4. Leverage automation to help with NHI management and control.
As the number of NHIs continues to burgeon, IT teams will need tools not only to aid in the discovery of NHIs but also to manage those identities, apply policies in a meaningful way, and review permissions over time. This can include automatically applying permission sets by roles and automatically rightsizing permissions based on usage patterns through periodic reviews, tasks for which AI agents can be deployed to help.
Automated just-in-time permissioning can be another powerful tool for approving workflows. These tools allow users to request permissions for specific tasks as needed, receive quick automated or manager-reviewed approval depending on the nature of the request, and then retract the permission automatically when the task is completed.
5. Implement training, education, and enablement for users.
Like any other change, successfully increasing security around non-human identities will take buy-in and cooperation from users. This is best achieved through continuous, easy-to-access, and clear instructions on how procedures will change along with background on the importance of those changes to protect the employees and the company.
As new security controls are added, which may complicate workflows for users, it’s best to phase in blockers. For example, IT can let employees know that the new NHIs introduced through certain actions might be approved this time, but that the employees should expect to follow a different set of procedures in the future. This is also an opportunity to educate employees on how and why to avoid over permissioning and how NHIs can create unintended or inadvertent exposures.
6. Track progress toward a true zero-trust environment
Establishing zero-trust principles is a major change and a challenging endeavor. Companies can track their progress over time by reviewing key metrics. For example, as employees begin to understand and follow protocols around onboarding NHIs, the number on non-onboarded NHIs discovered each month should be trending down, along with the number of over-permissioned accounts and, eventually, the number of help desk tickets received. Companies may even see their applications costs decrease as their review and oversight helps to identify and eliminate underused or redundant applications across the enterprise.
It’s a great idea to communicate with employees throughout the process and leverage user feedback. As IT is rolling out and explaining the new controls, listen to employees’ concerns and see where protocols may be able to be tweaked to reduce unnecessary complications and increase compliance. Remember, the ultimate goal is to reduce the risk and attack surface while keeping the user experience as positive as possible, and with the right approach, it’s possible to achieve both.

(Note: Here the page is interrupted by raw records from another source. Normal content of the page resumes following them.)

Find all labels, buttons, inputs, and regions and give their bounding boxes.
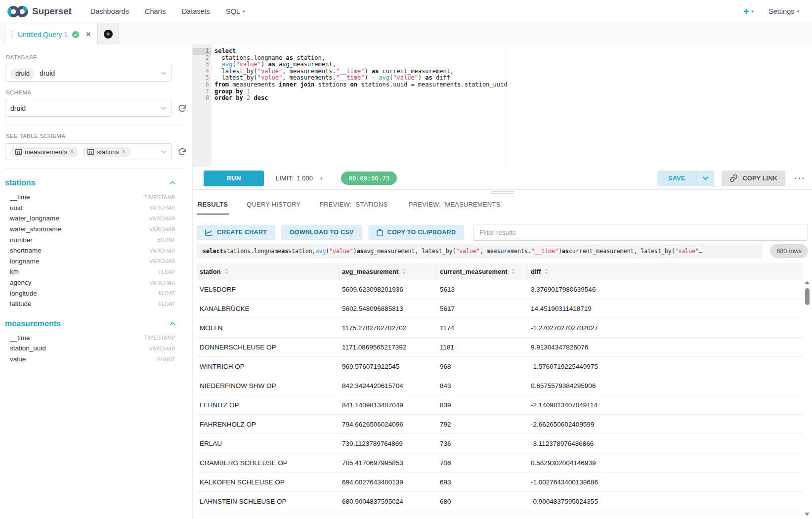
table-cell: -1.2702702702702027 bbox=[528, 324, 803, 332]
nav-items: DashboardsChartsDatasetsSQL▾ bbox=[90, 7, 245, 15]
table-cell: 969.576071922545 bbox=[339, 363, 437, 370]
divider bbox=[5, 168, 187, 169]
refresh-schema-icon[interactable] bbox=[176, 104, 187, 113]
chevron-up-icon[interactable] bbox=[170, 181, 175, 185]
results-actions: CREATE CHART DOWNLOAD TO CSV COPY TO CLI… bbox=[197, 224, 808, 241]
table-schema-select[interactable]: measurements×stations× bbox=[5, 143, 172, 160]
table-cell: 0.6575579384295906 bbox=[528, 382, 803, 389]
table-row[interactable]: FAHRENHOLZ OP794.6626506024096792-2.6626… bbox=[197, 415, 803, 434]
refresh-tables-icon[interactable] bbox=[176, 147, 187, 157]
close-tab-icon[interactable]: ✕ bbox=[85, 31, 91, 38]
code-token: 1 bbox=[247, 88, 250, 95]
save-split-button[interactable]: SAVE bbox=[657, 171, 714, 186]
code-token: ) - bbox=[364, 74, 379, 81]
gutter-line-number: 3 bbox=[193, 61, 212, 68]
schema-select[interactable]: druid bbox=[5, 100, 172, 117]
column-type: FLOAT bbox=[158, 269, 175, 275]
settings-menu[interactable]: Settings ▾ bbox=[769, 7, 799, 15]
superset-logo[interactable]: Superset bbox=[7, 5, 72, 18]
column-header-label: station bbox=[200, 268, 221, 275]
results-tab-preview-measurements[interactable]: PREVIEW: `MEASUREMENTS` bbox=[408, 194, 504, 215]
table-cell: 5617 bbox=[437, 305, 528, 312]
table-column-row: __timeTIMESTAMP bbox=[5, 333, 187, 344]
table-cell: WINTRICH OP bbox=[197, 363, 339, 370]
table-tag-label: measurements bbox=[25, 148, 67, 156]
sort-icon[interactable] bbox=[224, 268, 229, 275]
database-select[interactable]: druid druid bbox=[5, 65, 172, 82]
download-csv-button[interactable]: DOWNLOAD TO CSV bbox=[281, 225, 362, 240]
code-token: on bbox=[350, 81, 357, 88]
executed-query-row: select stations.longname as station, avg… bbox=[197, 244, 808, 259]
scroll-down-icon[interactable] bbox=[805, 513, 810, 516]
table-row[interactable]: MÖLLN1175.27027027027021174-1.2702702702… bbox=[197, 318, 803, 338]
limit-dropdown[interactable]: LIMIT: 1 000 ▾ bbox=[276, 174, 322, 182]
scroll-up-icon[interactable] bbox=[805, 281, 810, 284]
plus-icon: + bbox=[743, 6, 749, 16]
table-row[interactable]: NIEDERFINOW SHW OP842.34244206157048430.… bbox=[197, 376, 803, 395]
nav-item-sql[interactable]: SQL▾ bbox=[226, 7, 245, 15]
remove-table-icon[interactable]: × bbox=[122, 148, 126, 155]
sql-lab-sidebar: DATABASE druid druid SCHEMA druid SEE TA… bbox=[0, 44, 193, 519]
results-tab-query-history[interactable]: QUERY HISTORY bbox=[246, 194, 301, 215]
column-type: VARCHAR bbox=[149, 205, 175, 211]
results-scrollbar[interactable] bbox=[804, 281, 810, 516]
column-header-current_measurement[interactable]: current_measurement bbox=[437, 263, 528, 280]
code-token: station, bbox=[293, 54, 325, 61]
query-tab-active[interactable]: Untitled Query 1 ✕ bbox=[4, 24, 98, 45]
nav-item-charts[interactable]: Charts bbox=[145, 7, 166, 15]
table-row[interactable]: KANALBRÜCKE5602.548096885813561714.45190… bbox=[197, 299, 803, 318]
copy-to-clipboard-button[interactable]: COPY TO CLIPBOARD bbox=[368, 225, 465, 240]
schema-table-header[interactable]: stations bbox=[5, 178, 186, 187]
table-row[interactable]: ERLAU739.1123789764869736-3.112378976486… bbox=[197, 434, 803, 453]
copy-link-button[interactable]: COPY LINK bbox=[722, 171, 785, 186]
nav-item-dashboards[interactable]: Dashboards bbox=[90, 7, 129, 15]
results-table-header: stationavg_measurementcurrent_measuremen… bbox=[197, 263, 803, 280]
schema-table-header[interactable]: measurements bbox=[5, 319, 186, 328]
row-count-badge: 680 rows bbox=[770, 244, 808, 258]
remove-table-icon[interactable]: × bbox=[70, 148, 74, 155]
table-cell: DONNERSCHLEUSE OP bbox=[197, 344, 339, 351]
table-row[interactable]: CRAMBERG SCHLEUSE OP705.4170697995853706… bbox=[197, 453, 803, 473]
editor-code[interactable]: select stations.longname as station, avg… bbox=[212, 44, 812, 167]
table-cell: 794.6626506024096 bbox=[339, 421, 437, 428]
table-row[interactable]: DONNERSCHLEUSE OP1171.086956521739211819… bbox=[197, 338, 803, 357]
column-header-station[interactable]: station bbox=[197, 263, 339, 280]
more-options-button[interactable]: ··· bbox=[793, 174, 807, 182]
save-options-caret[interactable] bbox=[696, 171, 714, 186]
query-tabbar: Untitled Query 1 ✕ + bbox=[0, 23, 812, 45]
table-column-row: uuidVARCHAR bbox=[5, 203, 187, 214]
table-row[interactable]: LAHNSTEIN SCHLEUSE OP680.900483759502468… bbox=[197, 492, 803, 511]
column-header-diff[interactable]: diff bbox=[528, 263, 803, 280]
clipboard-icon bbox=[377, 229, 383, 236]
code-token: stations.longname bbox=[223, 248, 282, 255]
table-row[interactable]: VELSDORF5609.62309820193656133.376901798… bbox=[197, 280, 803, 299]
chevron-up-icon[interactable] bbox=[170, 322, 175, 326]
table-row[interactable]: LEHNITZ OP841.1409813407049839-2.1409813… bbox=[197, 395, 803, 415]
save-button[interactable]: SAVE bbox=[657, 171, 696, 186]
column-type: BIGINT bbox=[157, 237, 175, 243]
create-chart-button[interactable]: CREATE CHART bbox=[197, 225, 275, 240]
results-tab-preview-stations[interactable]: PREVIEW: `STATIONS` bbox=[318, 194, 390, 215]
panel-splitter-handle[interactable] bbox=[491, 191, 514, 194]
run-button[interactable]: RUN bbox=[204, 171, 264, 186]
code-token: latest_by( bbox=[214, 68, 257, 75]
new-item-menu[interactable]: + ▾ bbox=[743, 6, 754, 16]
sort-icon[interactable] bbox=[402, 268, 406, 275]
table-cell: ERLAU bbox=[197, 440, 339, 447]
add-tab-button[interactable]: + bbox=[98, 23, 119, 45]
filter-results-input[interactable] bbox=[473, 224, 808, 241]
table-cell: VELSDORF bbox=[197, 286, 339, 293]
sort-icon[interactable] bbox=[511, 268, 515, 275]
nav-item-datasets[interactable]: Datasets bbox=[182, 7, 210, 15]
table-row[interactable]: WINTRICH OP969.576071922545968-1.5760719… bbox=[197, 357, 803, 376]
sql-editor[interactable]: 12345678 select stations.longname as sta… bbox=[193, 44, 812, 167]
drag-handle-icon[interactable] bbox=[11, 31, 13, 39]
gutter-line-number: 2 bbox=[193, 55, 212, 62]
scrollbar-thumb[interactable] bbox=[805, 288, 810, 305]
navbar-right: + ▾ Settings ▾ bbox=[743, 6, 799, 16]
sort-icon[interactable] bbox=[544, 268, 549, 275]
column-header-avg_measurement[interactable]: avg_measurement bbox=[339, 263, 437, 280]
executed-query-preview[interactable]: select stations.longname as station, avg… bbox=[197, 244, 763, 259]
results-tab-results[interactable]: RESULTS bbox=[197, 194, 229, 215]
table-row[interactable]: KALKOFEN SCHLEUSE OP694.0027643400139693… bbox=[197, 473, 803, 492]
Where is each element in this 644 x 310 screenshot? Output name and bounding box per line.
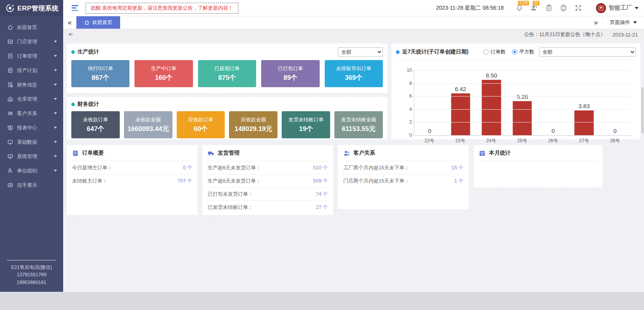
sidebar-item-1[interactable]: 门店管理 (0, 34, 63, 49)
production-stats-panel: 生产统计 全部 待打印订单867个生产中订单160个已延期订单875个已打包订单… (66, 43, 388, 93)
stat-card[interactable]: 发货未结账金额61153.55元 (334, 111, 383, 138)
clipboard-icon[interactable] (545, 4, 553, 12)
announcement-link[interactable]: 公告：11月21日更新公告（晚十点） (524, 31, 605, 38)
printer-icon[interactable] (560, 4, 568, 12)
tabs-scroll-left[interactable]: « (63, 16, 76, 29)
panel-row: 未结账主订单：707 个 (72, 174, 192, 187)
panel-row-value[interactable]: 27 个 (316, 204, 328, 211)
sidebar-item-0[interactable]: 欢迎首页 (0, 20, 63, 34)
stat-card[interactable]: 应收款金额148029.19元 (229, 111, 277, 138)
finance-stats-panel: 财务统计 未收款订单647个未收款金额1660093.44元应收款订单60个应收… (66, 96, 388, 140)
stat-card[interactable]: 已延期订单875个 (198, 60, 256, 87)
chart-bar (575, 110, 594, 135)
sidebar-footer-lines: E21售后电话(微信)1379155176919953960161 (0, 264, 63, 286)
stat-card-label: 发货未结账金额 (341, 116, 376, 123)
stat-card[interactable]: 未收款金额1660093.44元 (124, 111, 172, 138)
gridline (414, 96, 630, 96)
tab-bar: « 欢迎首页 » 页面操作 (63, 16, 644, 29)
stat-card-label: 应收款金额 (241, 116, 266, 123)
panel-row-label: 门店两个月内超15天未下单： (343, 177, 409, 184)
production-filter-select[interactable]: 全部 (338, 47, 383, 57)
collapse-menu-icon[interactable] (72, 5, 79, 11)
sidebar-item-9[interactable]: 系统管理 (0, 149, 63, 164)
stat-card[interactable]: 待打印订单867个 (71, 60, 129, 87)
sidebar-item-10[interactable]: 单位组织 (0, 164, 63, 178)
user-notify-icon[interactable]: 20 (530, 4, 538, 12)
customer-panel-icon (343, 150, 350, 157)
stat-card-label: 已打包订单 (278, 65, 303, 72)
sidebar-item-3[interactable]: 排产计划 (0, 63, 63, 78)
caret-down-icon (54, 98, 57, 100)
sidebar-item-5[interactable]: 仓库管理 (0, 92, 63, 106)
gridline (414, 83, 630, 84)
x-tick (538, 136, 538, 137)
stat-card[interactable]: 未收款订单647个 (71, 111, 120, 138)
chart-bars: 06.428.505.2603.830 (414, 71, 630, 135)
radio-label: 订单数 (491, 48, 506, 55)
chart-filter-select[interactable]: 全部 (539, 47, 636, 57)
caret-down-icon (54, 41, 57, 43)
panel-row-value[interactable]: 510 个 (313, 164, 328, 171)
shipping-icon (208, 150, 214, 157)
stat-card-value: 60个 (194, 124, 208, 133)
sidebar-item-6[interactable]: 客户关系 (0, 106, 63, 121)
stat-card[interactable]: 发货未结账订单19个 (282, 111, 330, 138)
store-icon (7, 39, 14, 45)
sidebar-item-label: 单位组织 (17, 167, 54, 174)
stat-card-label: 未排版导出订单 (336, 65, 371, 72)
fullscreen-icon[interactable] (575, 4, 582, 12)
tabs-scroll-right[interactable]: » (589, 16, 603, 29)
y-tick (412, 122, 414, 122)
panel-row: 已发货未结账订单：27 个 (208, 200, 328, 214)
panel-row-value[interactable]: 707 个 (177, 177, 192, 184)
page-actions-menu[interactable]: 页面操作 (603, 16, 644, 29)
sidebar-item-label: 报表中心 (17, 124, 54, 131)
account-menu[interactable]: 智能工厂 (596, 3, 639, 13)
panel-row-value[interactable]: 0 个 (183, 164, 192, 171)
chart-bar-value: 0 (538, 127, 569, 134)
sidebar-item-8[interactable]: 基础数据 (0, 135, 63, 149)
y-tick (412, 109, 414, 110)
stat-card[interactable]: 未排版导出订单369个 (325, 60, 383, 87)
sidebar-item-7[interactable]: 报表中心 (0, 121, 63, 135)
account-name: 智能工厂 (609, 4, 632, 12)
chart-panel: 近7天统计(子订单创建日期) 订单数平方数 全部 06.428.505.2603… (391, 43, 641, 140)
x-axis-label: 27号 (568, 138, 599, 144)
stat-card[interactable]: 应收款订单60个 (177, 111, 225, 138)
radio-option[interactable]: 订单数 (483, 48, 506, 55)
panel-row-value[interactable]: 15 个 (451, 164, 463, 171)
tab-home[interactable]: 欢迎首页 (76, 16, 120, 29)
stat-card-value: 19个 (299, 124, 313, 133)
scrollbar-thumb[interactable] (641, 87, 644, 134)
stat-card[interactable]: 生产中订单160个 (134, 60, 193, 87)
sidebar-item-2[interactable]: 订单管理 (0, 49, 63, 63)
report-icon (7, 125, 14, 131)
chart-bar-value: 3.83 (569, 103, 600, 109)
stat-card[interactable]: 已打包订单89个 (261, 60, 319, 87)
tab-label: 欢迎首页 (92, 19, 112, 26)
chart-bar-slot: 8.50 (476, 71, 507, 135)
bell-icon[interactable]: 1726 (516, 4, 523, 12)
sidebar-footer-line: 19953960161 (0, 279, 63, 286)
x-axis-label: 22号 (414, 138, 445, 144)
panel-row-value[interactable]: 509 个 (313, 177, 328, 184)
finance-stats-title: 财务统计 (77, 101, 99, 108)
announcement-date: 2023-11-21 (612, 32, 638, 38)
stat-card-label: 待打印订单 (88, 65, 113, 72)
customers-icon (7, 110, 14, 117)
panel-row-value[interactable]: 1 个 (454, 177, 463, 184)
chart-bar-slot: 0 (414, 71, 445, 135)
bottom-panels: 订单概要 今日新增主订单：0 个未结账主订单：707 个 发货管理 生产超6天未… (66, 145, 641, 215)
order-summary-icon (72, 150, 79, 157)
sidebar-item-4[interactable]: 财务信息 (0, 78, 63, 92)
caret-down-icon (54, 84, 57, 86)
sidebar-item-11[interactable]: 拉手展示 (0, 178, 63, 192)
avatar (596, 3, 606, 13)
x-axis-label: 26号 (537, 138, 568, 144)
panel-row-value[interactable]: 74 个 (316, 191, 328, 198)
stat-card-value: 875个 (218, 73, 236, 82)
gridline (414, 122, 630, 122)
production-cards: 待打印订单867个生产中订单160个已延期订单875个已打包订单89个未排版导出… (71, 60, 383, 87)
stat-card-label: 未收款金额 (136, 116, 161, 123)
radio-option[interactable]: 平方数 (512, 48, 534, 55)
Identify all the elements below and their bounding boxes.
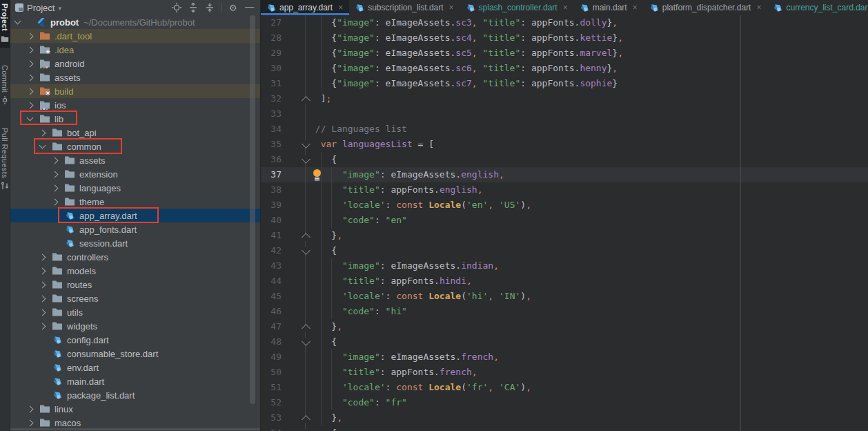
code-line-32[interactable]: 32 ]; bbox=[261, 91, 868, 106]
tree-item-macos[interactable]: macos bbox=[10, 416, 260, 430]
code-line-41[interactable]: 41 }, bbox=[261, 228, 868, 243]
code-line-39[interactable]: 39 'locale': const Locale('en', 'US'), bbox=[261, 198, 868, 213]
stripe-item-pull-requests[interactable]: Pull Requests bbox=[0, 124, 10, 195]
tree-item-app_array.dart[interactable]: app_array.dart bbox=[10, 209, 260, 222]
tree-item-bot_api[interactable]: bot_api bbox=[10, 126, 260, 140]
code-line-44[interactable]: 44 "title": appFonts.hindi, bbox=[261, 274, 868, 289]
tree-item-widgets[interactable]: widgets bbox=[10, 319, 260, 333]
tree-item-lib[interactable]: lib bbox=[10, 112, 260, 126]
chevron-right-icon[interactable] bbox=[38, 310, 46, 315]
code-line-30[interactable]: 30 {"image": eImageAssets.sc6, "title": … bbox=[261, 61, 868, 76]
chevron-down-icon[interactable] bbox=[26, 117, 34, 120]
chevron-right-icon[interactable] bbox=[26, 75, 34, 80]
code-line-42[interactable]: 42 { bbox=[261, 243, 868, 258]
chevron-right-icon[interactable] bbox=[38, 269, 46, 274]
code-line-40[interactable]: 40 "code": "en" bbox=[261, 213, 868, 228]
code-line-29[interactable]: 29 {"image": eImageAssets.sc5, "title": … bbox=[261, 46, 868, 61]
code-line-54[interactable]: 54 { bbox=[261, 425, 868, 431]
tab-close-icon[interactable]: × bbox=[563, 3, 568, 12]
tree-item-config.dart[interactable]: config.dart bbox=[10, 333, 260, 347]
expand-all-icon[interactable] bbox=[188, 3, 198, 13]
code-line-28[interactable]: 28 {"image": eImageAssets.sc4, "title": … bbox=[261, 30, 868, 46]
chevron-right-icon[interactable] bbox=[50, 172, 59, 177]
code-line-43[interactable]: 43 "image": eImageAssets.indian, bbox=[261, 258, 868, 274]
chevron-down-icon[interactable] bbox=[13, 21, 21, 23]
code-line-49[interactable]: 49 "image": eImageAssets.french, bbox=[261, 349, 868, 365]
chevron-right-icon[interactable] bbox=[26, 407, 34, 412]
chevron-right-icon[interactable] bbox=[26, 34, 34, 39]
code-line-52[interactable]: 52 "code": "fr" bbox=[261, 395, 868, 410]
tree-item-main.dart[interactable]: main.dart bbox=[10, 374, 260, 388]
chevron-right-icon[interactable] bbox=[26, 89, 34, 94]
chevron-right-icon[interactable] bbox=[38, 131, 46, 135]
chevron-right-icon[interactable] bbox=[38, 255, 46, 260]
tree-item-theme[interactable]: theme bbox=[10, 195, 260, 209]
code-line-50[interactable]: 50 "title": appFonts.french, bbox=[261, 365, 868, 380]
settings-gear-icon[interactable]: ⚙ bbox=[228, 3, 238, 13]
tree-item-models[interactable]: models bbox=[10, 264, 260, 278]
code-line-34[interactable]: 34 // Languages list bbox=[261, 122, 868, 137]
chevron-right-icon[interactable] bbox=[50, 186, 59, 191]
code-line-27[interactable]: 27 {"image": eImageAssets.sc3, "title": … bbox=[261, 15, 868, 30]
tab-close-icon[interactable]: × bbox=[338, 3, 343, 12]
tab-subscription_list.dart[interactable]: subscription_list.dart× bbox=[349, 0, 460, 15]
tree-item-linux[interactable]: linux bbox=[10, 402, 260, 416]
fold-end-marker-icon[interactable] bbox=[302, 233, 310, 242]
tree-item-app_fonts.dart[interactable]: app_fonts.dart bbox=[10, 222, 260, 236]
tree-item-assets[interactable]: assets bbox=[10, 70, 260, 84]
code-editor[interactable]: 27 {"image": eImageAssets.sc3, "title": … bbox=[261, 15, 868, 431]
tab-close-icon[interactable]: × bbox=[756, 3, 761, 12]
tab-platform_dispatcher.dart[interactable]: platform_dispatcher.dart× bbox=[644, 0, 768, 15]
code-line-36[interactable]: 36 { bbox=[261, 152, 868, 167]
tab-splash_controller.dart[interactable]: splash_controller.dart× bbox=[460, 0, 574, 15]
fold-end-marker-icon[interactable] bbox=[302, 324, 310, 333]
code-line-46[interactable]: 46 "code": "hi" bbox=[261, 304, 868, 319]
tree-horizontal-scrollbar[interactable] bbox=[10, 428, 260, 430]
code-line-48[interactable]: 48 { bbox=[261, 334, 868, 349]
tree-item-probot[interactable]: probot~/Documents/GitHub/probot bbox=[10, 15, 260, 29]
chevron-right-icon[interactable] bbox=[26, 103, 34, 108]
tab-currency_list_card.dart[interactable]: currency_list_card.dart× bbox=[767, 0, 868, 15]
chevron-right-icon[interactable] bbox=[38, 296, 46, 301]
tree-item-env.dart[interactable]: env.dart bbox=[10, 361, 260, 374]
fold-end-marker-icon[interactable] bbox=[302, 415, 310, 424]
code-line-51[interactable]: 51 'locale': const Locale('fr', 'CA'), bbox=[261, 380, 868, 395]
tree-item-utils[interactable]: utils bbox=[10, 305, 260, 319]
code-line-47[interactable]: 47 }, bbox=[261, 319, 868, 334]
chevron-down-icon[interactable] bbox=[38, 145, 46, 148]
hide-panel-icon[interactable]: — bbox=[244, 1, 255, 12]
locate-icon[interactable] bbox=[171, 3, 181, 13]
chevron-right-icon[interactable] bbox=[38, 324, 46, 329]
chevron-right-icon[interactable] bbox=[50, 158, 59, 163]
code-line-35[interactable]: 35 var languagesList = [ bbox=[261, 137, 868, 152]
tree-item-routes[interactable]: routes bbox=[10, 278, 260, 291]
tree-item-screens[interactable]: screens bbox=[10, 291, 260, 305]
code-line-37[interactable]: 37 "image": eImageAssets.english, bbox=[261, 167, 868, 182]
fold-start-marker-icon[interactable] bbox=[302, 337, 310, 346]
tree-item-android[interactable]: android bbox=[10, 57, 260, 70]
tree-item-.dart_tool[interactable]: .dart_tool bbox=[10, 29, 260, 43]
chevron-right-icon[interactable] bbox=[26, 421, 34, 425]
tree-item-.idea[interactable]: ✳.idea bbox=[10, 43, 260, 57]
chevron-down-icon[interactable]: ▾ bbox=[58, 5, 61, 12]
code-line-45[interactable]: 45 'locale': const Locale('hi', 'IN'), bbox=[261, 289, 868, 304]
chevron-right-icon[interactable] bbox=[50, 200, 59, 204]
tree-item-ios[interactable]: ios bbox=[10, 98, 260, 112]
code-line-38[interactable]: 38 "title": appFonts.english, bbox=[261, 182, 868, 198]
fold-end-marker-icon[interactable] bbox=[302, 96, 310, 105]
tree-item-extension[interactable]: extension bbox=[10, 167, 260, 181]
code-line-53[interactable]: 53 }, bbox=[261, 410, 868, 425]
fold-start-marker-icon[interactable] bbox=[302, 246, 310, 255]
collapse-all-icon[interactable] bbox=[204, 3, 215, 13]
fold-start-marker-icon[interactable] bbox=[302, 155, 310, 164]
intention-bulb-icon[interactable] bbox=[313, 169, 322, 180]
tree-item-package_list.dart[interactable]: package_list.dart bbox=[10, 388, 260, 402]
tree-item-languages[interactable]: languages bbox=[10, 181, 260, 195]
chevron-right-icon[interactable] bbox=[38, 282, 46, 287]
tree-item-consumable_store.dart[interactable]: consumable_store.dart bbox=[10, 347, 260, 361]
tree-item-session.dart[interactable]: session.dart bbox=[10, 236, 260, 250]
tab-app_array.dart[interactable]: app_array.dart× bbox=[261, 0, 349, 15]
code-line-33[interactable]: 33 bbox=[261, 106, 868, 122]
chevron-right-icon[interactable] bbox=[26, 48, 34, 52]
fold-start-marker-icon[interactable] bbox=[302, 140, 310, 149]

Make sure the next steps in your zero-trust journey include NHIs.
If your company is like most, you still have your job cut out for you when it comes to determining how best to manage the vast number of NHIs within the context of your zero-trust environment. With essentially all employees using tools like ChatGPT, the number of NHIs—and thus the number of privileged accounts within your purview— will only continue to grow.
That makes now the time to start laying the groundwork for managing and properly protecting existing and future NHIs. Ideally, your company will arrive at policies that apply across the board to all identities, human and non-human. improving visibility and control over all network activity and safeguarding against data breaches of any type.